Al-Mashhadi Saif, Anbar Mohammed, Hasbullah Iznan, Alamiedy Taief Alaa
National Advanced IPv6 Centre, Universiti Sains Malaysia, Penang, Malaysia.
Electrical Engineering, University of Baghdad, Baghdad, Baghdad, Iraq.
PeerJ Comput Sci. 2021 Aug 13;7:e640. doi: 10.7717/peerj-cs.640. eCollection 2021.
Botnets can simultaneously control millions of Internet-connected devices to launch damaging cyber-attacks that pose significant threats to the Internet. In a botnet, bot-masters communicate with the command and control server using various communication protocols. One of the widely used communication protocols is the 'Domain Name System' (DNS) service, an essential Internet service. Bot-masters utilise Domain Generation Algorithms (DGA) and fast-flux techniques to avoid static blacklists and reverse engineering while remaining flexible. However, botnet's DNS communication generates anomalous DNS traffic throughout the botnet life cycle, and such anomaly is considered an indicator of DNS-based botnets presence in the network. Despite several approaches proposed to detect botnets based on DNS traffic analysis; however, the problem still exists and is challenging due to several reasons, such as not considering significant features and rules that contribute to the detection of DNS-based botnet.

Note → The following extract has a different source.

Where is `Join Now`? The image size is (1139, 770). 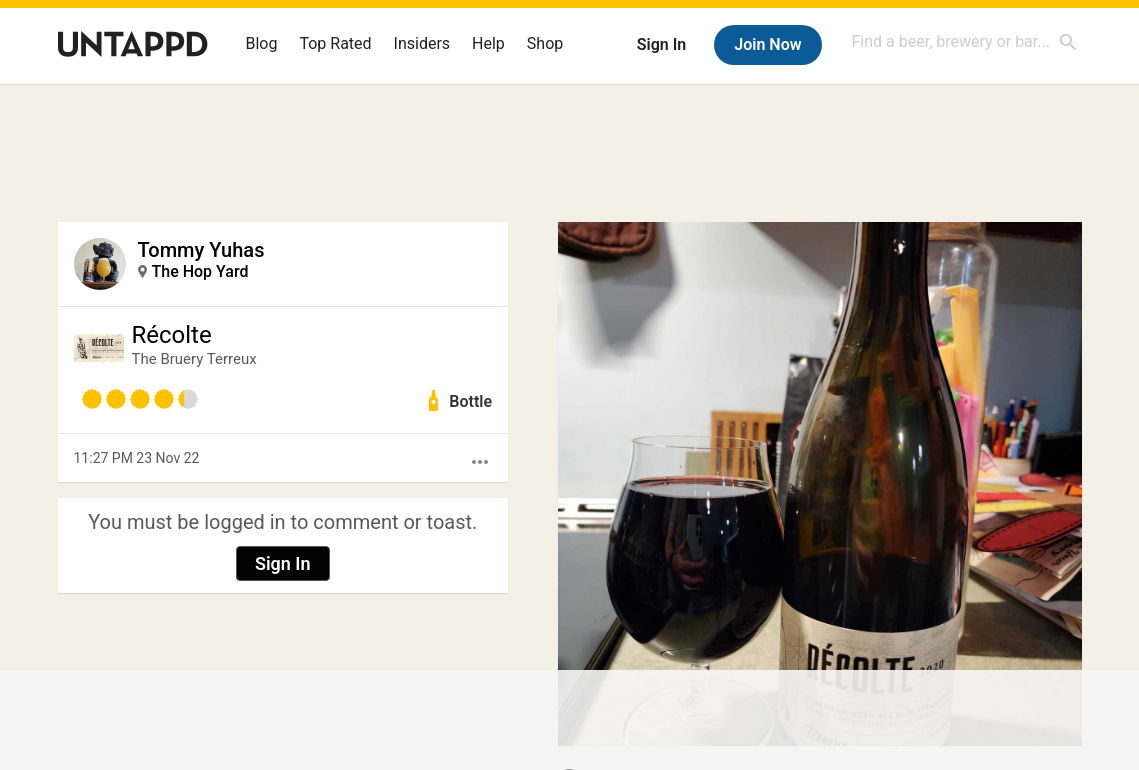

Therefore, this paper examines the abnormality of DNS traffic during the botnet lifecycle to extract significant enriched features. These features are further analysed using two machine learning algorithms. The union of the output of two algorithms proposes a novel hybrid rule detection model approach. Two benchmark datasets are used to evaluate the performance of the proposed approach in terms of detection accuracy and false-positive rate. The experimental results show that the proposed approach has a 99.96% accuracy and a 1.6% false-positive rate, outperforming other state-of-the-art DNS-based botnet detection approaches.
僵尸网络可以同时控制数百万个联网设备,发起具有破坏性的网络攻击,对互联网构成重大威胁。在僵尸网络中,僵尸网络主控者使用各种通信协议与命令和控制服务器进行通信。广泛使用的通信协议之一是“域名系统”(DNS)服务,这是一项重要的互联网服务。僵尸网络主控者利用域名生成算法(DGA)和快速通量技术来避免静态黑名单和逆向工程,同时保持灵活性。然而,僵尸网络的DNS通信在整个僵尸网络生命周期中会产生异常的DNS流量,这种异常被视为网络中基于DNS的僵尸网络存在的一个指标。尽管已经提出了几种基于DNS流量分析来检测僵尸网络的方法;然而,由于一些原因,比如没有考虑有助于检测基于DNS的僵尸网络的重要特征和规则,这个问题仍然存在且具有挑战性。因此,本文研究了僵尸网络生命周期中DNS流量的异常情况,以提取重要的丰富特征。使用两种机器学习算法对这些特征进行进一步分析。两种算法输出的结合提出了一种新颖的混合规则检测模型方法。使用两个基准数据集从检测准确率和误报率方面评估所提方法的性能。实验结果表明,所提方法的准确率为99.96%,误报率为1.6%,优于其他基于DNS的僵尸网络检测的现有方法。